What you will do: Restate word for word the lines below from the one that has "empfiehlt folgende umweltfreundlichere" through the one that has "части, связанной с", keeping both and dropping all pictures.

Saved data entries
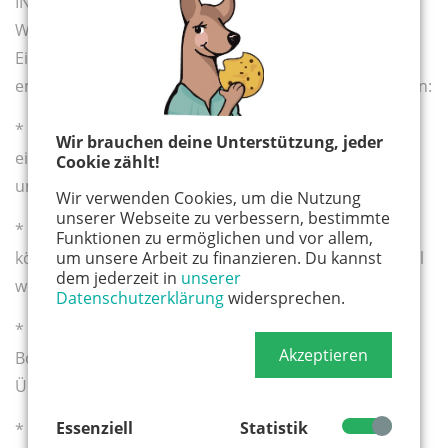
INITIATIVE. Eine Möglichkeit ist, beim Verpacken der
Weihnachtsgeschenke auf verschwenderische
Einmalverpackungen zu verzichten. Die Referentin
empfiehlt folgende umweltfreundlichere Möglichkeiten:
* Bastelt Geschenkpapier aus Zeitungspapier oder
Wir brauchen deine Unterstützung, jeder
einseitig bedrucktem Schmierpapier und
Cookie zählt!
umweltfreundlichen Farben einfach selbst.
Wir verwenden Cookies, um die Nutzung
unserer Webseite zu verbessern, bestimmte
* Seid beim Auspacken der Geschenke vorsichtig, so
Funktionen zu ermöglichen und vor allem,
könnt ihr das alte Geschenkpapier später noch einmal
um unsere Arbeit zu finanzieren. Du kannst
dem jederzeit in
unserer
wiederverwenden.
Datenschutzerklärung
widersprechen.
* Statt Papier können Ihr auch wiederverwendbare
Akzeptieren
Boxen oder Geschenktüten zum Verstecken der
Überraschung benutzen.
Essenziell
Statistik
* Näht alte Stoffreste zu kreativen Stoffbeutelchen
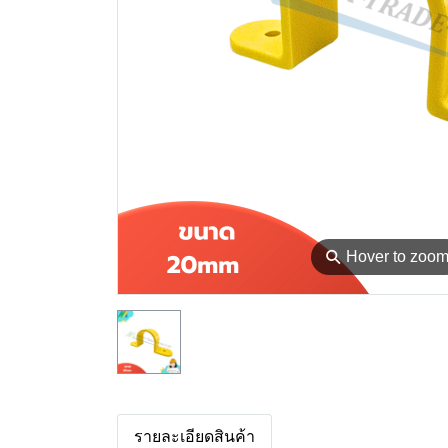
⚲
Hover to zoo
รายละเอียดสินค้า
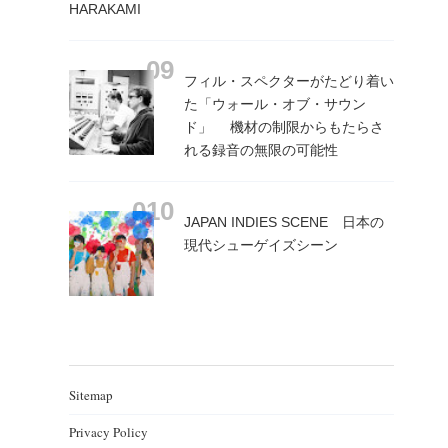
HARAKAMI
フィル・スペクターがたどり着い
た「ウォール・オブ・サウン
ド」 機材の制限からもたらさ
れる録音の無限の可能性
JAPAN INDIES SCENE 日本の
現代シューゲイズシーン
Sitemap
Privacy Policy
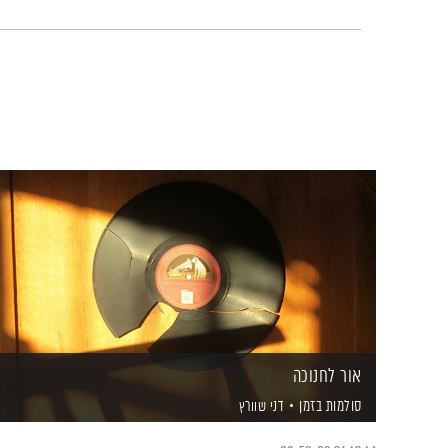
אור לחנוכה
סולמות בזמן
דני שוורץ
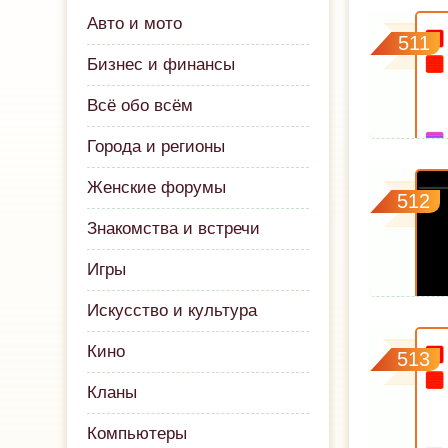
Авто и мото
511
Бизнес и финансы
Всё обо всём
Города и регионы
Женские форумы
512
Знакомства и встречи
Игры
Искусство и культура
Кино
513
Кланы
Компьютеры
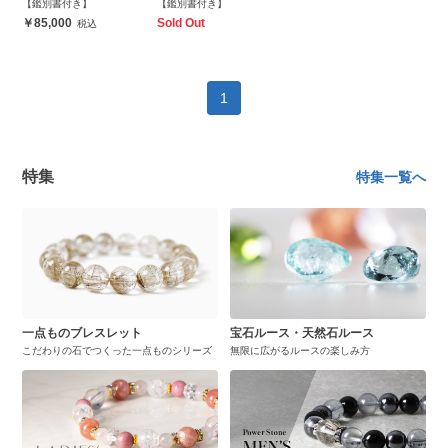
【鑑別書付き】
【鑑別書付き】
85,000
Sold Out
1
特集
特集一覧へ
一点ものブレスレット
宝石ルース・天然石ルース
こだわりの石でつくった一点ものシリーズ
無限に広がるルースの楽しみ方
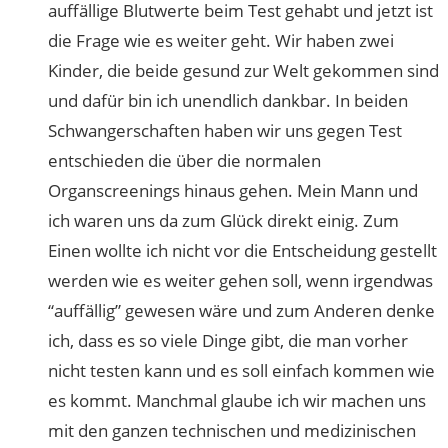
auffällige Blutwerte beim Test gehabt und jetzt ist
die Frage wie es weiter geht. Wir haben zwei
Kinder, die beide gesund zur Welt gekommen sind
und dafür bin ich unendlich dankbar. In beiden
Schwangerschaften haben wir uns gegen Test
entschieden die über die normalen
Organscreenings hinaus gehen. Mein Mann und
ich waren uns da zum Glück direkt einig. Zum
Einen wollte ich nicht vor die Entscheidung gestellt
werden wie es weiter gehen soll, wenn irgendwas
“auffällig” gewesen wäre und zum Anderen denke
ich, dass es so viele Dinge gibt, die man vorher
nicht testen kann und es soll einfach kommen wie
es kommt. Manchmal glaube ich wir machen uns
mit den ganzen technischen und medizinischen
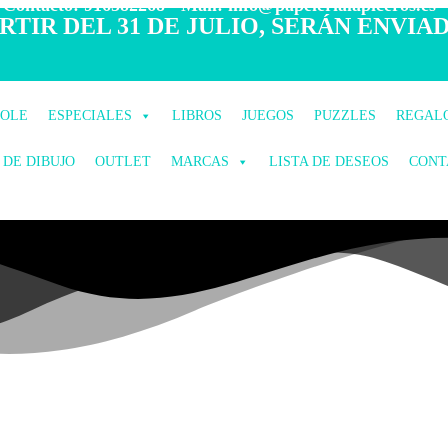
 Contacto: 916582268 - Mail: info@papelerialapiceros.es -
TIR DEL 31 DE JULIO, SERÁN ENVIAD
COLE
ESPECIALES
LIBROS
JUEGOS
PUZZLES
REGAL
 DE DIBUJO
OUTLET
MARCAS
LISTA DE DESEOS
CONT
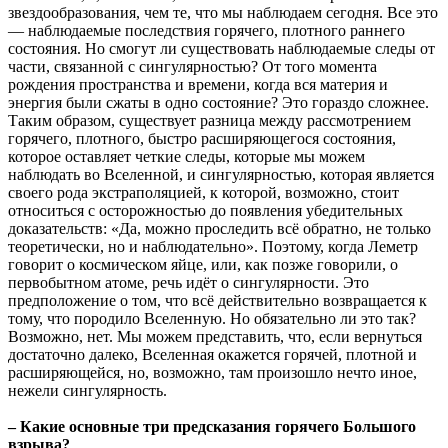
звездообразования, чем те, что мы наблюдаем сегодня. Все это
— наблюдаемые последствия горячего, плотного раннего
состояния. Но смогут ли существовать наблюдаемые следы от
части, связанной с сингулярностью? От того момента
рождения пространства и времени, когда вся материя и
энергия были сжаты в одно состояние? Это гораздо сложнее.
Таким образом, существует разница между рассмотрением
горячего, плотного, быстро расширяющегося состояния,
которое оставляет четкие следы, которые мы можем
наблюдать во Вселенной, и сингулярностью, которая является
своего рода экстраполяцией, к которой, возможно, стоит
относиться с осторожностью до появления убедительных
доказательств: «Да, можно проследить всё обратно, не только
теоретически, но и наблюдательно». Поэтому, когда Леметр
говорит о космическом яйце, или, как позже говорили, о
первобытном атоме, речь идёт о сингулярности. Это
предположение о том, что всё действительно возвращается к
тому, что породило Вселенную. Но обязательно ли это так?
Возможно, нет. Мы можем представить, что, если вернуться
достаточно далеко, Вселенная окажется горячей, плотной и
расширяющейся, но, возможно, там произошло нечто иное,
нежели сингулярность.
– Какие основные три предсказания горячего Большого
взрыва?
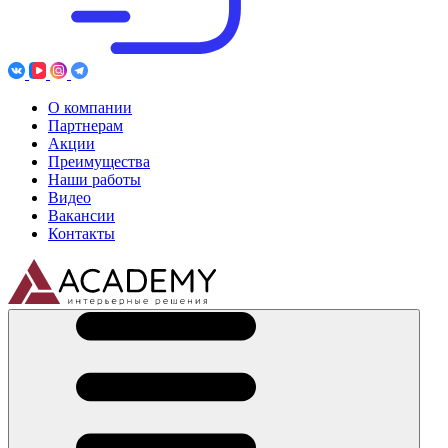
О компании
Партнерам
Акции
Преимущества
Наши работы
Видео
Вакансии
Контакты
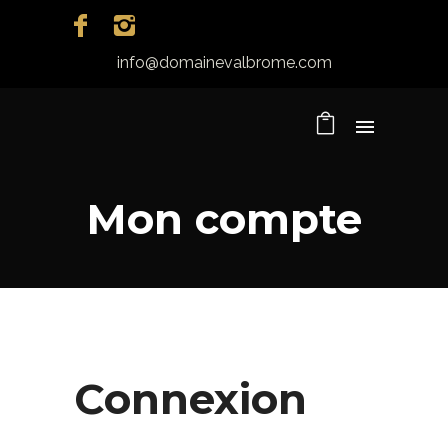
info@domainevalbrome.com
Mon compte
Connexion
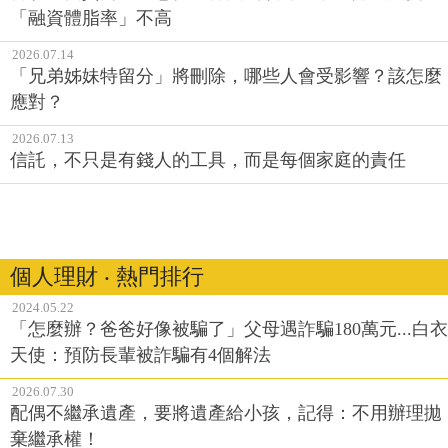
「融資體脂率」不高
2026.07.14
「兄弟姊妹特留分」將刪除，哪些人會受影響？該怎麼
應對？
2026.07.13
信託，不只是有錢人的工具，而是每個家庭的責任
個人理財 ‧ 熱門排行
2024.05.22
「怎麼辦？爸爸好像被騙了」父母遇詐騙180萬元...白衣
天使：預防長輩被詐騙有4個解法
2026.07.30
配偶不繼承遺產，要將遺產給小孩，記得：不用辦理拋
棄繼承權！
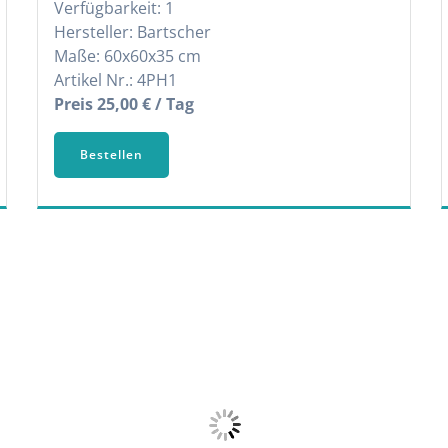
Verfügbarkeit: 1
Hersteller: Bartscher
Maße: 60x60x35 cm
Artikel Nr.: 4PH1
Preis 25,00 € / Tag
Bestellen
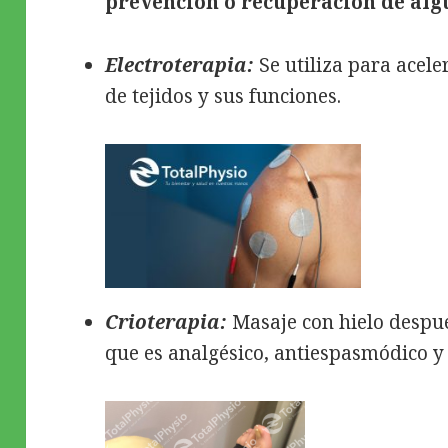
prevención o recuperación de alg
Electroterapia:
Se utiliza para acele
de tejidos y sus funciones.
Crioterapia:
Masaje con hielo despu
que es analgésico, antiespasmódico y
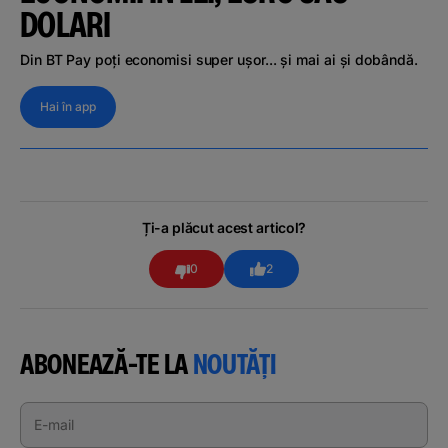
DOLARI
Din BT Pay poți economisi super ușor... și mai ai și dobândă.
Hai în app
Ți-a plăcut acest articol?
0
2
ABONEAZĂ-TE LA
NOUTĂȚI
E-mail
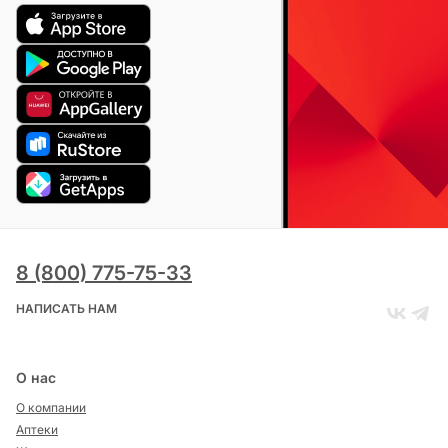
8 (800) 775-75-33
НАПИСАТЬ НАМ
О нас
О компании
Аптеки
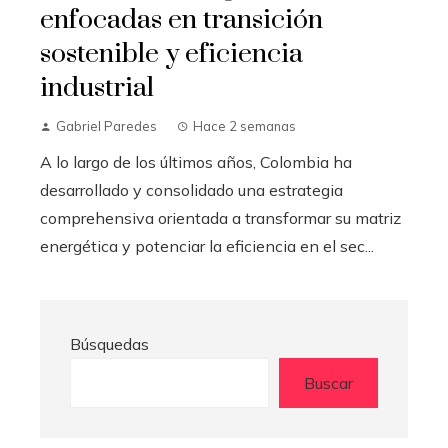
enfocadas en transición
sostenible y eficiencia
industrial
Gabriel Paredes
Hace 2 semanas
A lo largo de los últimos años, Colombia ha
desarrollado y consolidado una estrategia
comprehensiva orientada a transformar su matriz
energética y potenciar la eficiencia en el sec...
Búsquedas
Buscar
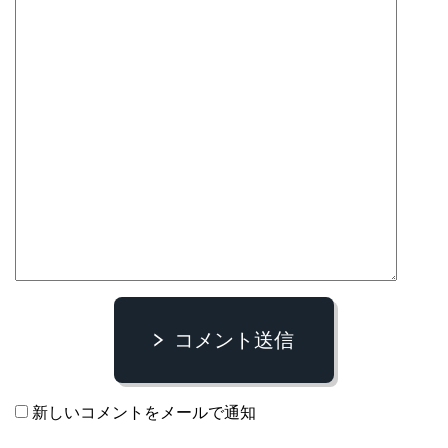
コメント送信
新しいコメントをメールで通知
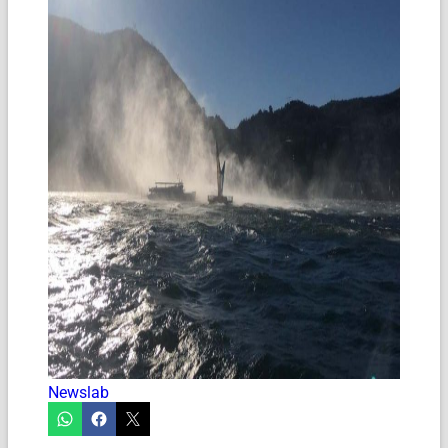
Newslab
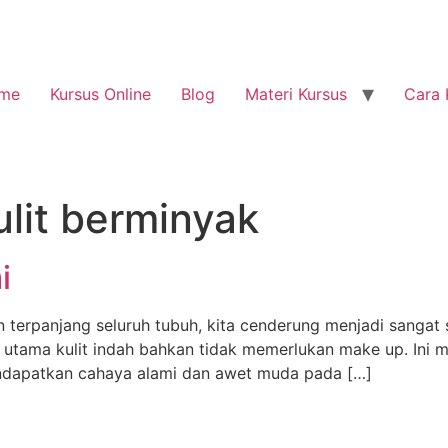
me
Kursus Online
Blog
Materi Kursus
Cara 
ulit berminyak
i
n terpanjang seluruh tubuh, kita cenderung menjadi sangat s
an utama kulit indah bahkan tidak memerlukan make up. Ini m
ndapatkan cahaya alami dan awet muda pada […]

Output of the task:
empfiehlt folgende umweltfreundlichere Möglichkeiten:
* Bastelt Geschenkpapier aus Zeitungspapier oder
Wir brauchen deine Unterstützung, jeder
einseitig bedrucktem Schmierpapier und
Cookie zählt!
umweltfreundlichen Farben einfach selbst.
Wir verwenden Cookies, um die Nutzung
unserer Webseite zu verbessern, bestimmte
* Seid beim Auspacken der Geschenke vorsichtig, so
Funktionen zu ermöglichen und vor allem,
könnt ihr das alte Geschenkpapier später noch einmal
um unsere Arbeit zu finanzieren. Du kannst
dem jederzeit in
unserer
wiederverwenden.
Datenschutzerklärung
widersprechen.
* Statt Papier können Ihr auch wiederverwendbare
Akzeptieren
Boxen oder Geschenktüten zum Verstecken der
Überraschung benutzen.
Essenziell
Statistik
* Näht alte Stoffreste zu kreativen Stoffbeutelchen
⚲
Hover to zoo
รายละเอียดสินค้า
HARAKAMI
フィル・スペクターがたどり着い
た「ウォール・オブ・サウン
ド」 機材の制限からもたらさ
れる録音の無限の可能性
JAPAN INDIES SCENE 日本の
現代シューゲイズシーン
Sitemap
Privacy Policy
אור לחנוכה
סולמות בזמן
דני שוורץ
Авто и мото
511
Бизнес и финансы
Всё обо всём
Города и регионы
Женские форумы
512
Знакомства и встречи
Игры
Искусство и культура
Кино
513
Кланы
Компьютеры
【鑑別書付き】
【鑑別書付き】
85,000
Sold Out
1
特集
特集一覧へ
一点ものブレスレット
宝石ルース・天然石ルース
こだわりの石でつくった一点ものシリーズ
無限に広がるルースの楽しみ方
auffällige Blutwerte beim Test gehabt und jetzt ist
die Frage wie es weiter geht. Wir haben zwei
Kinder, die beide gesund zur Welt gekommen sind
und dafür bin ich unendlich dankbar. In beiden
Schwangerschaften haben wir uns gegen Test
entschieden die über die normalen
Organscreenings hinaus gehen. Mein Mann und
ich waren uns da zum Glück direkt einig. Zum
Einen wollte ich nicht vor die Entscheidung gestellt
werden wie es weiter gehen soll, wenn irgendwas
“auffällig” gewesen wäre und zum Anderen denke
ich, dass es so viele Dinge gibt, die man vorher
nicht testen kann und es soll einfach kommen wie
es kommt. Manchmal glaube ich wir machen uns
mit den ganzen technischen und medizinischen
 Contacto: 916582268 - Mail: info@papelerialapiceros.es -
TIR DEL 31 DE JULIO, SERÁN ENVIAD
COLE
ESPECIALES
LIBROS
JUEGOS
PUZZLES
REGAL
 DE DIBUJO
OUTLET
MARCAS
LISTA DE DESEOS
CONT
звездообразования, чем те, что мы наблюдаем сегодня. Все это
— наблюдаемые последствия горячего, плотного раннего
состояния. Но смогут ли существовать наблюдаемые следы от
части, связанной с сингулярностью? От того момента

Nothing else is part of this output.